#### [Work order]
Scan the records that follow, and whenever a line has the word "CENTRE", copy it.
◇ ◇ ◇ ◇
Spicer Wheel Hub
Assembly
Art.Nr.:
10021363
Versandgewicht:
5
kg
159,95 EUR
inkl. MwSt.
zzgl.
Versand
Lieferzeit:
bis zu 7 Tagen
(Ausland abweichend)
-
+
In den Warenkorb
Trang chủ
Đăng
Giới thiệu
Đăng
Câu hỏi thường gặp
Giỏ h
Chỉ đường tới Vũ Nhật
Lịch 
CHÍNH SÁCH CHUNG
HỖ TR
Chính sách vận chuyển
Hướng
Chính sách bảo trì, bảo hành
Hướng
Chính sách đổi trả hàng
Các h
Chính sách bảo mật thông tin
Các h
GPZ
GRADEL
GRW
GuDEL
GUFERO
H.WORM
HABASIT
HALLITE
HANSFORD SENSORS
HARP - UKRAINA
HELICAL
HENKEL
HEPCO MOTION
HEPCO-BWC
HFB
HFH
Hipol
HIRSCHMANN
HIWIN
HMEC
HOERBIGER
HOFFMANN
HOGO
◇ ◇ ◇ ◇
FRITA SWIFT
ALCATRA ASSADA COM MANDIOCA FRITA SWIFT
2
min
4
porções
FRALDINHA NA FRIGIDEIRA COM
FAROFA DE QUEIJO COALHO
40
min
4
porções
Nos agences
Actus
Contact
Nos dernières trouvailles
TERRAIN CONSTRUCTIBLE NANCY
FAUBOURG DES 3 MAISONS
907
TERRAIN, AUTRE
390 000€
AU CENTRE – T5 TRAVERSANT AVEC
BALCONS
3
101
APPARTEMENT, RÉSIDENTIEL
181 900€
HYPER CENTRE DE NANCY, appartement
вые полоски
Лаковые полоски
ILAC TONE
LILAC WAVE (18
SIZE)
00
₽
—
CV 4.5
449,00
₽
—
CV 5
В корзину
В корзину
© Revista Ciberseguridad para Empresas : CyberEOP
◇ ◇ ◇ ◇
#### [Exercise answer]
AU CENTRE – T5 TRAVERSANT AVEC
HYPER CENTRE DE NANCY, appartement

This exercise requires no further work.